Mr HIStalk unveiled the HISSIES yesterday – this is his tongue in cheek send up of the HIT market subtitled, the Brutally Honest Healthcare Information System Awards, Nominated and Voted On by the Readers of HIStalk. In among the nose tweaking and insider jokes, this item caught my eye – in the category of Most Overrated Technology, PDAs won big. When looking at workflow automation at the point of care, I must agree.

What’s wrong with PDAs? Well, they’re expensive, most you can’t drop because they’re not ruggedized, and most you can’t wipe with disinfectant because they’re not moisture resistant. The PDAs that are ruggedized and moisture resistant are about the size of a brick – or at least that’s what it feels like after a 12 hour shift. The typical PDA would last less than a week on a nursing unit.

Battery life is also a problem – few PDA batteries can support an 8 hour shift, let alone go the full distance of 12 hours. That means you’ve got to have battery chargers and extra batteries for all your PDAs.

Screen real estate is also a big limitation.

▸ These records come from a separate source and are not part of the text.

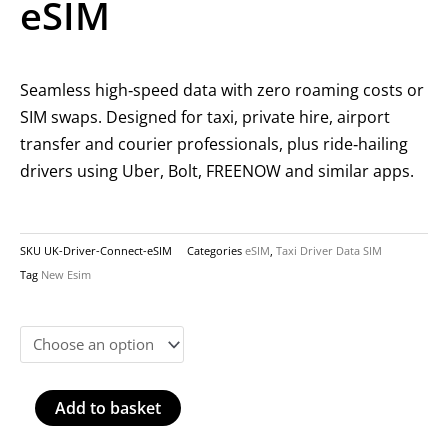
eSIM
Seamless high‑speed data with zero roaming costs or
SIM swaps. Designed for taxi, private hire, airport
transfer and courier professionals, plus ride‑hailing
drivers using Uber, Bolt, FREENOW and similar apps.
SKU
UK-Driver-Connect-eSIM
Categories
eSIM
,
Taxi Driver Data SIM
Tag
New Esim
UK
Driver
Connect
eSIM
Add to basket
quantity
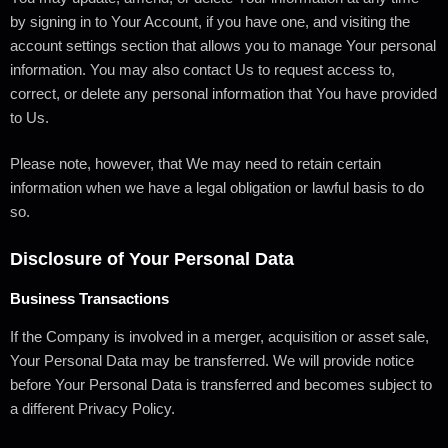
by signing in to Your Account, if you have one, and visiting the
account settings section that allows you to manage Your personal
information. You may also contact Us to request access to,
correct, or delete any personal information that You have provided
to Us.
Please note, however, that We may need to retain certain
information when we have a legal obligation or lawful basis to do
so.
Disclosure of Your Personal Data
Business Transactions
If the Company is involved in a merger, acquisition or asset sale,
Your Personal Data may be transferred. We will provide notice
before Your Personal Data is transferred and becomes subject to
a different Privacy Policy.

Given that tiny screen combined with the eyesight of the average nurse (who was 45.2 years old in 2001) there’s not much you can do with a PDA. Forget data entry applications, or accessing patient records – you get either too much tiny text or too many screen flips.

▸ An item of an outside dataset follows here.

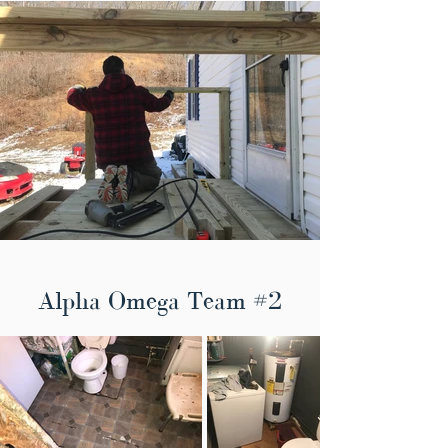
Alpha Omega Team #2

An often overlooked weakness of PDAs is their poor suitability as a general purpose computing platform. The operating systems on PDAs are tweaked to a much greater extent than laptops, tablets or desk top PCs. This means that application code must be written for specific PDAs – that’s the specific model made by a specific vendor. The processing horsepower in a PDA is also more limited than larger computers. Running an app while connecting to a device via Bluetooth while connected to an 802.11 WLAN will bring many PDAs to their knees. In practical use this means that PDAs are single use devices – you can have one for meds administration, and one for nursing worklists and results reporting, and another one to go with your “smart” pump. Caregivers will have so many holsters they’ll look like scrub-clad commandos.

At HIMSS I’ll be checking out all the caregiver carried computing devices and reporting back on the lay of the land.